Editorial illustration for Xiaomi Unveils MiMo-V2-Flash AI Model with 150 Tokens/Sec at Low Cost

Xiaomi's MiMo-V2-Flash: 150 Tokens/Sec AI Model Breakthrough

Xiaomi launches MiMo-V2-Flash AI model: 150 t/s, USD 0.1-USD 0.3 per million tokens

December 18, 2025 • Updated: January 12, 2026 • 2 min read

In the rapidly evolving world of open-source AI, Xiaomi is making bold moves to challenge established players. The Chinese tech giant has quietly developed a new AI model that could shake up the inference speed and cost dynamics of language models.

Enter MiMo-V2-Flash, Xiaomi's latest technological offering that promises to deliver high-performance AI at a fraction of current market prices. Designed to compete with specialized AI models, this new system targets developers and businesses looking for efficient, cost-effective machine learning solutions.

The model's potential lies not just in its technical specifications, but in its strategic positioning. By targeting a sweet spot between performance and affordability, Xiaomi seems to be signaling its serious intent to become a significant player in the global AI landscape.

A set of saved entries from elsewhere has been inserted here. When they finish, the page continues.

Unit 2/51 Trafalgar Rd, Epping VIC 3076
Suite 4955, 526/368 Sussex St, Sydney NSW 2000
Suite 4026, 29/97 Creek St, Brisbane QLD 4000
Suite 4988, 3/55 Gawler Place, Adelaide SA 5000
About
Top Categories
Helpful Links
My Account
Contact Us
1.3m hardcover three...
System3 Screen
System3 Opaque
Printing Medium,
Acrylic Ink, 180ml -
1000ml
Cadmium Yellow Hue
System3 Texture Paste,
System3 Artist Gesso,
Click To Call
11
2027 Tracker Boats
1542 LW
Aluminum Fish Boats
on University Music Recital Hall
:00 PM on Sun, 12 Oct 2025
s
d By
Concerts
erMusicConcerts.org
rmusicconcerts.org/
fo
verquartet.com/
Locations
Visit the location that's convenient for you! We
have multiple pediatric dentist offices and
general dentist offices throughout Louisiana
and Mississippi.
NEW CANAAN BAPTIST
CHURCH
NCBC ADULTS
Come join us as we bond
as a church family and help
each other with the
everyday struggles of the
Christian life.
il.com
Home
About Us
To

But how exactly does MiMo-V2-Flash stack up against existing models? The numbers suggest an intriguing story of speed and economic efficiency that could turn heads in the tech community.

According to Xiaomi, the model delivers inference speeds of up to 150 tokens per second and operates at a low cost of $0.1 per million input tokens and $0.3 per million output tokens. On benchmarks, Xiaomi claimed MiMo-V2-Flash achieves performance comparable to Moonshot AI's Kimi K2 Thinking and DeepSeek V3.2 across most reasoning tests, while surpassing Kimi K2 in long-context evaluations. In agentic tasks, the model scored 73.4% on SWE-Bench Verified, outperforming all open-source peers and approaching OpenAI's GPT-5-High.

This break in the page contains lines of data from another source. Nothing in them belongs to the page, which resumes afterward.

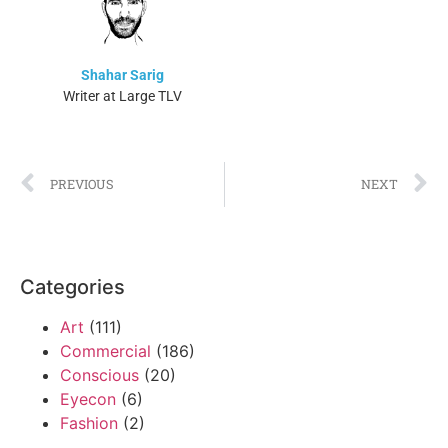
Shahar Sarig
Writer at Large TLV
PREVIOUS
NEXT
Categories
Art
(111)
Commercial
(186)
Conscious
(20)
Eyecon
(6)
Fashion
(2)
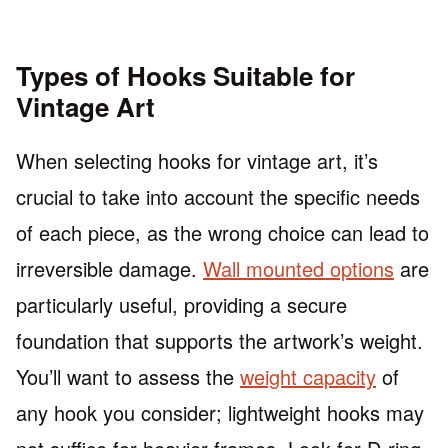
Types of Hooks Suitable for
Vintage Art
When selecting hooks for vintage art, it’s
crucial to take into account the specific needs
of each piece, as the wrong choice can lead to
irreversible damage.
Wall mounted options
are
particularly useful, providing a secure
foundation that supports the artwork’s weight.
You’ll want to assess the
weight capacity
of
any hook you consider; lightweight hooks may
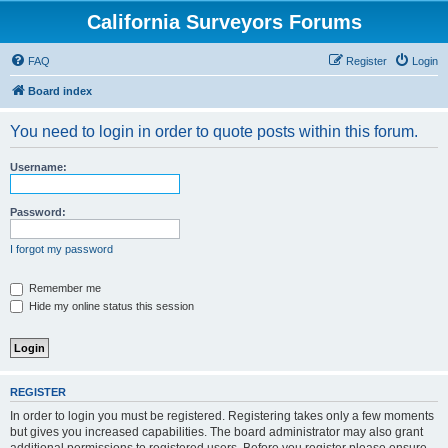
California Surveyors Forums
FAQ
Register
Login
Board index
You need to login in order to quote posts within this forum.
Username:
Password:
I forgot my password
Remember me
Hide my online status this session
REGISTER
In order to login you must be registered. Registering takes only a few moments
but gives you increased capabilities. The board administrator may also grant
additional permissions to registered users. Before you register please ensure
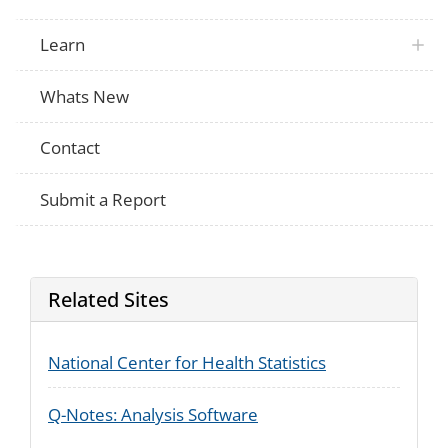
Learn
Whats New
Contact
Submit a Report
Related Sites
National Center for Health Statistics
Q-Notes: Analysis Software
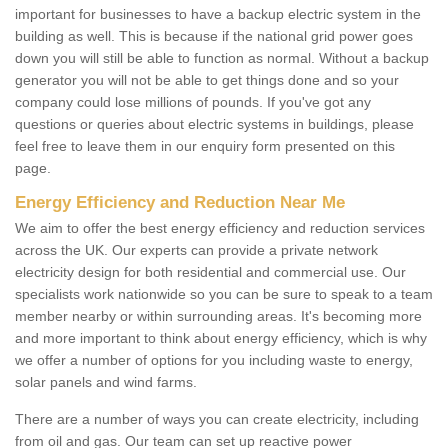
important for businesses to have a backup electric system in the
building as well. This is because if the national grid power goes
down you will still be able to function as normal. Without a backup
generator you will not be able to get things done and so your
company could lose millions of pounds. If you've got any
questions or queries about electric systems in buildings, please
feel free to leave them in our enquiry form presented on this
page.
Energy Efficiency and Reduction Near Me
We aim to offer the best energy efficiency and reduction services
across the UK. Our experts can provide a private network
electricity design for both residential and commercial use. Our
specialists work nationwide so you can be sure to speak to a team
member nearby or within surrounding areas. It's becoming more
and more important to think about energy efficiency, which is why
we offer a number of options for you including waste to energy,
solar panels and wind farms.
There are a number of ways you can create electricity, including
from oil and gas. Our team can set up reactive power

Xiaomi also said it matches Anthropic's Claude 4.5 Sonnet on coding tasks at a fraction of the cost. MiMo-V2-Flash uses a Mixture-of-Experts architecture to split large neural networks and has 309 billion parameters, allowing it to balance performance and efficiency. It allows Xiaomi engineers to work on architectural optimisations, significantly reducing the cost of processing long prompts by limiting how much past context the model needs to re-evaluate.

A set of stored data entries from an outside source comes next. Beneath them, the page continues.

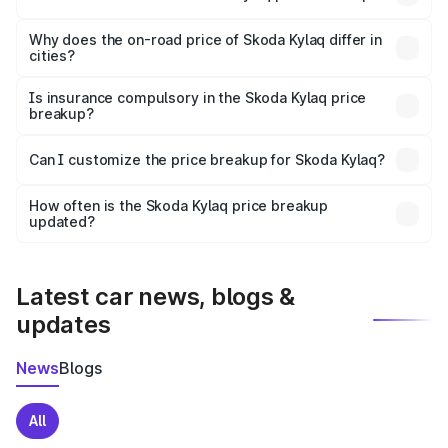
The price breakup includes ex-showroom price, RTO
charges, insurance, road tax, handling fees, and optional
Why does the on-road price of Skoda Kylaq differ in
cities?
accessories.
On-road prices vary due to differences in state RTO
charges, taxes, and insurance costs.
Is insurance compulsory in the Skoda Kylaq price
breakup?
Yes, at least third-party insurance is mandatory in India,
Can I customize the price breakup for Skoda Kylaq?
and it is included in the on-road price breakup.
Yes, you can choose add-ons like extended warranty,
accessories, or different insurance plans, which will adjust
How often is the Skoda Kylaq price breakup
the final breakup.
updated?
We update price breakup details regularly to reflect the
latest market prices, taxes, and offers.
Latest car news, blogs &
updates
News
Blogs
All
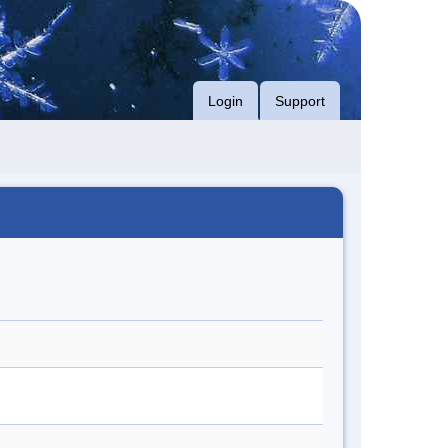
Login
Support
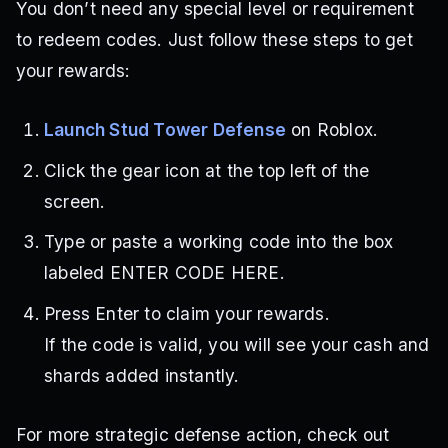
You don’t need any special level or requirement
to redeem codes. Just follow these steps to get
your rewards:
Launch Stud Tower Defense
on Roblox.
Click the gear icon at the top left of the
screen.
Type or paste a working code into the box
labeled ENTER CODE HERE.
Press Enter to claim your rewards.
If the code is valid, you will see your cash and
shards added instantly.
For more strategic defense action, check out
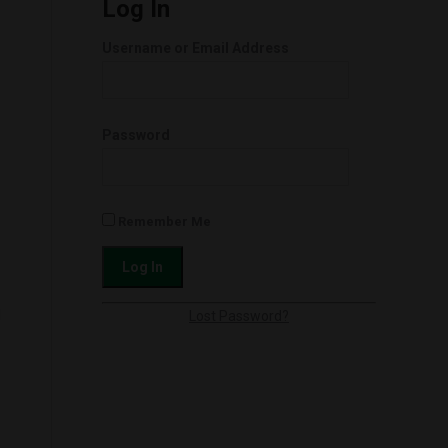
Log In
Username or Email Address
Password
Remember Me
l
Lost Password?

Luo Fuli, a former DeepSeek researcher who recently joined Xiaomi's MiMo team, described the release as "step two on our AGI roadmap" in a post on X, referring to artificial general intelligence.

Xiaomi Enters AI Race With Open-Source Model MiMo-V2-Flash - Analytics India Magazine

Xiaomi's latest AI model, MiMo-V2-Flash, signals the company's serious push into generative AI technology. The model's standout features,150 tokens per second and rock-bottom pricing between $0.1 and $0.3 per million tokens, suggest a strategic approach to making advanced AI more accessible.

Performance benchmarks paint an intriguing picture. Xiaomi claims MiMo-V2-Flash matches top-tier models like Moonshot AI's Kimi K2 and DeepSeek V3.2 across reasoning tests, with a notable edge in long-context evaluations. Its 73.4% score on SWE-Bench Verified is particularly impressive, outperforming current open-source alternatives.

The low-cost, high-speed model hints at Xiaomi's ambition to democratize AI technology. By offering competitive performance at a fraction of existing market rates, the company could potentially disrupt the current AI model landscape. Still, real-world performance will ultimately determine whether MiMo-V2-Flash becomes a meaningful player in the rapidly evolving generative AI space.

Common Questions Answered

How fast is the inference speed of Xiaomi's MiMo-V2-Flash AI model?

The MiMo-V2-Flash AI model delivers an impressive inference speed of up to 150 tokens per second. This high-performance capability positions the model as a competitive option in the rapidly evolving open-source AI landscape.

What are the pricing details for Xiaomi's MiMo-V2-Flash model?

Xiaomi offers the MiMo-V2-Flash at a remarkably low cost of $0.1 per million input tokens and $0.3 per million output tokens. These competitive pricing rates are designed to make advanced AI technology more accessible to developers and businesses.

How does MiMo-V2-Flash perform on benchmarks compared to other AI models?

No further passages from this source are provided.